■ **Records contained in a dataset**

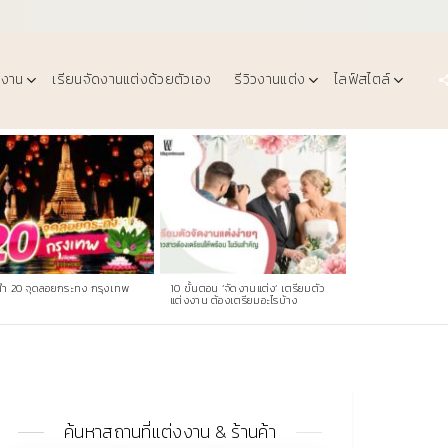
งงาน
เรียนจัดงานแต่งด้วยตัวเอง
รีวิวงานแต่ง
ไลฟ์สไตล์
ำ 20 จุดลอยกระทง กรุงเทพ
10 ขั้นตอน ‘จัดงานแต่ง’ เตรียมตัว
แต่งงาน ต้องเตรียมอะไรบ้าง
ค้นหาสถานที่แต่งงาน & ร้านค้า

■ **Exercise prompt**
The answer must consist of every line from the data that holds the string "ดงานแต".

■ **Written response**
เรียนจัดงานแต่งด้วยตัวเอง
10 ขั้นตอน ‘จัดงานแต่ง’ เตรียมตัว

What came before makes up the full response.